Problem to work on:
Your answer must consist of every line from the data below that includes the word "DÂMBOVIȚA".

Data:
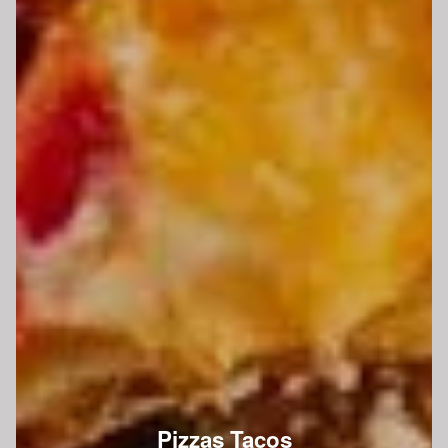
Pizzas Tacos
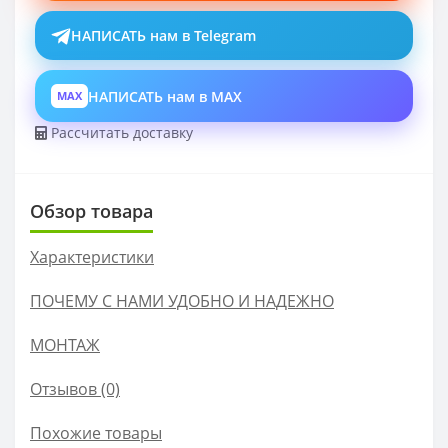
НАПИСАТЬ нам в Telegram
НАПИСАТЬ нам в MAX
MAX
Рассчитать доставку
Обзор товара
Характеристики
ПОЧЕМУ С НАМИ УДОБНО И НАДЕЖНО
МОНТАЖ
Отзывов (0)
Похожие товары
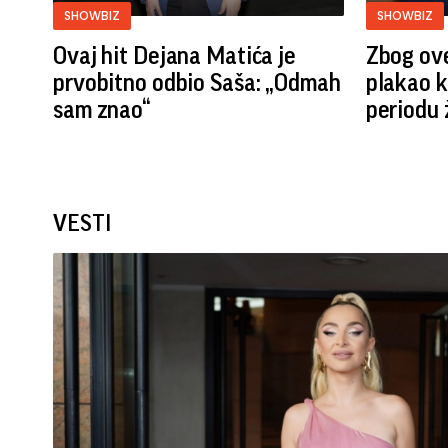
SHOWBIZ
SHOWBIZ
Ovaj hit Dejana Matića je
Zbog ove
prvobitno odbio Saša: „Odmah
plakao k
sam znao“
periodu 
VESTI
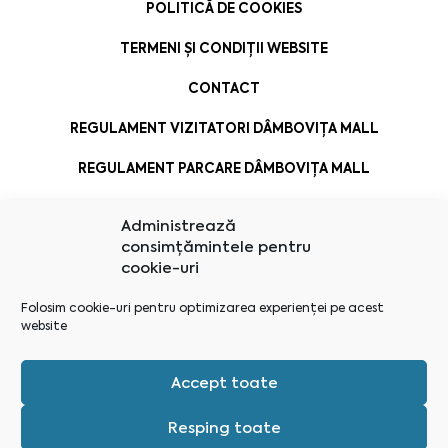
POLITICĂ DE COOKIES
TERMENI ȘI CONDIȚII WEBSITE
CONTACT
REGULAMENT VIZITATORI DÂMBOVIȚA MALL
REGULAMENT PARCARE DÂMBOVIȚA MALL
Administrează
consimțămintele pentru
cookie-uri
Folosim cookie-uri pentru optimizarea experienței pe acest
website
Accept toate
Resping toate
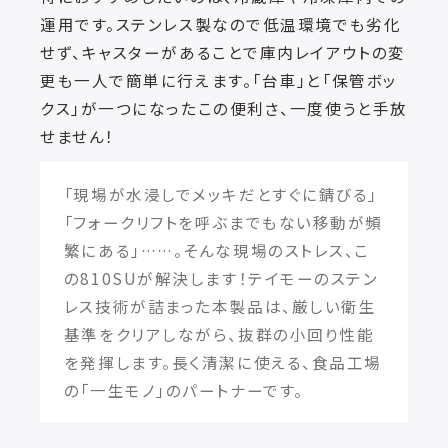
運用です。ステンレス製なので低温環境でも劣化
せず、キャスターがあることで庫内レイアウトの変
更も一人で簡単に行えます。「台車」と「保管ボッ
クス」が一つになったこの便利さ、一度使うと手放
せません！
「現場が水浸しでメッキだとすぐに錆びる」
「フォークリフトを呼ぶまでもない移動が頻
繁にある」……。そんな現場のストレス、こ
の810SUが解決します！テイモーのステン
レス技術が詰まった本製品は、厳しい衛生
基準をクリアしながら、抜群の小回り性能
を発揮します。長く清潔に使える、食品工場
の「一生モノ」のパートナーです。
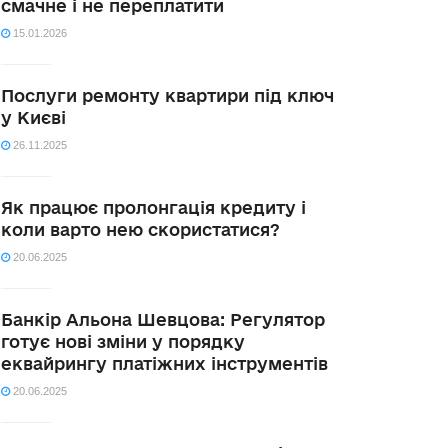
смачне і не переплатити
15.01.2026
Послуги ремонту квартири під ключ
у Києві
26.11.2025
Як працює пролонгація кредиту і
коли варто нею скористатися?
20.06.2025
Банкір Альона Шевцова: Регулятор
готує нові зміни у порядку
еквайрингу платіжних інструментів
20.06.2025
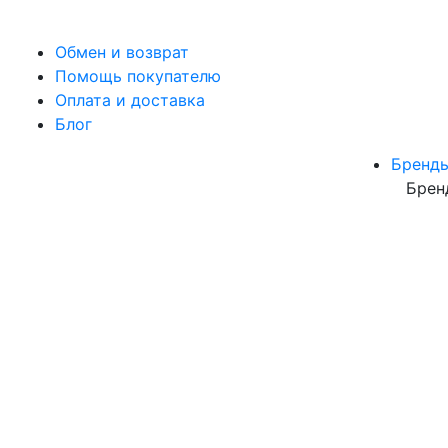
Обмен и возврат
Помощь покупателю
Оплата и доставка
Блог
Бренд
Брен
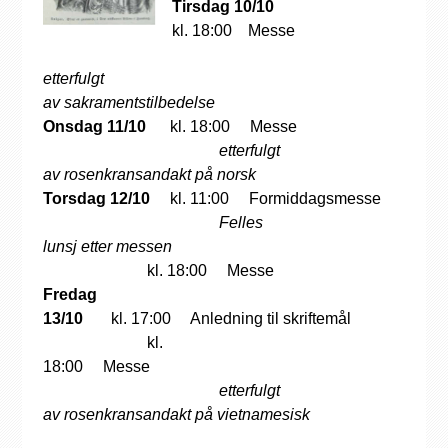
Tirsdag 10/10
kl. 18:00 Messe
etterfulgt
av
sakramentstilbedelse
Onsdag 11/10
kl.
18:00 Messe
etterfulgt
av rosenkransandakt på norsk
Torsdag 12/10
kl. 11:00 Formiddagsmesse
Felles
lunsj etter messen
kl. 18:00 Messe
Fredag
13/10
kl. 17:00 Anledning til skriftemål
kl.
18:00 Messe
etterfulgt
av rosenkransandakt på vietnamesisk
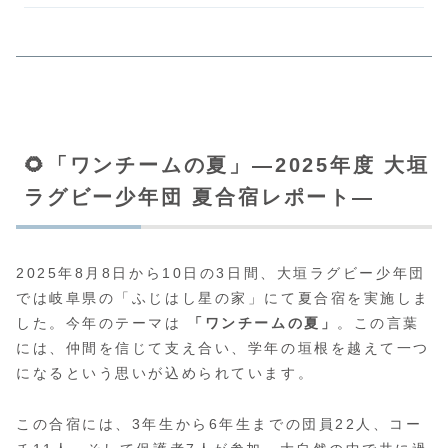
🌻「ワンチームの夏」—2025年度 大垣
ラグビー少年団 夏合宿レポート—
2025年8月8日から10日の3日間、大垣ラグビー少年団
では岐阜県の「ふじはし星の家」にて夏合宿を実施しま
した。今年のテーマは
「ワンチームの夏」
。この言葉
には、仲間を信じて支え合い、学年の垣根を越えて一つ
になるという思いが込められています。
この合宿には、3年生から6年生までの団員22人、コー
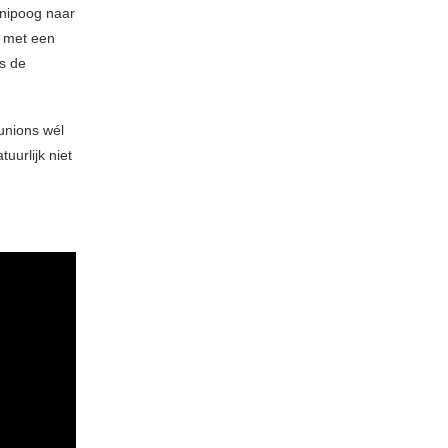
nipoog naar
r met een
ls de
unions wél
uurlijk niet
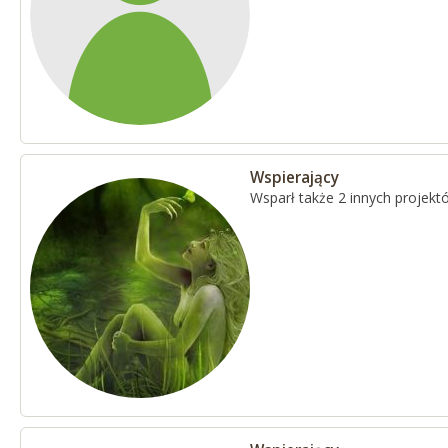
Wspierający
Wsparł także 2 innych projekt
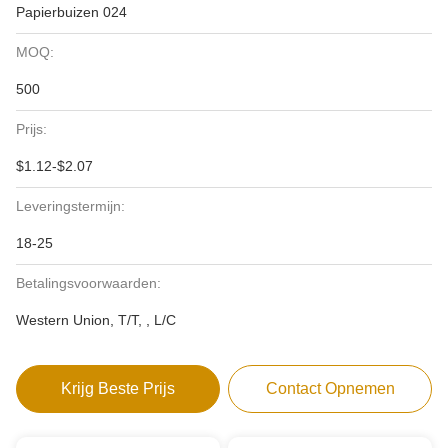
Papierbuizen 024
MOQ:
500
Prijs:
$1.12-$2.07
Leveringstermijn:
18-25
Betalingsvoorwaarden:
Western Union, T/T, , L/C
Krijg Beste Prijs
Contact Opnemen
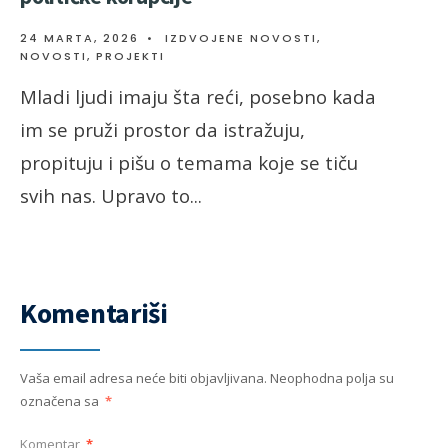
24 MARTA, 2026
•
IZDVOJENE NOVOSTI
,
NOVOSTI
,
PROJEKTI
Mladi ljudi imaju šta reći, posebno kada
im se pruži prostor da istražuju,
propituju i pišu o temama koje se tiču
svih nas. Upravo to
...
Komentariši
Vaša email adresa neće biti objavljivana.
Neophodna polja su
označena sa
*
Komentar
*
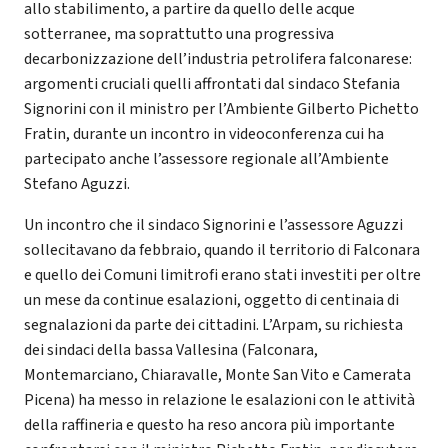
allo stabilimento, a partire da quello delle acque
sotterranee, ma soprattutto una progressiva
decarbonizzazione dell’industria petrolifera falconarese:
argomenti cruciali quelli affrontati dal sindaco Stefania
Signorini con il ministro per l’Ambiente Gilberto Pichetto
Fratin, durante un incontro in videoconferenza cui ha
partecipato anche l’assessore regionale all’Ambiente
Stefano Aguzzi.
Un incontro che il sindaco Signorini e l’assessore Aguzzi
sollecitavano da febbraio, quando il territorio di Falconara
e quello dei Comuni limitrofi erano stati investiti per oltre
un mese da continue esalazioni, oggetto di centinaia di
segnalazioni da parte dei cittadini. L’Arpam, su richiesta
dei sindaci della bassa Vallesina (Falconara,
Montemarciano, Chiaravalle, Monte San Vito e Camerata
Picena) ha messo in relazione le esalazioni con le attività
della raffineria e questo ha reso ancora più importante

Your response:
REGULAMENT VIZITATORI DÂMBOVIȚA MALL
REGULAMENT PARCARE DÂMBOVIȚA MALL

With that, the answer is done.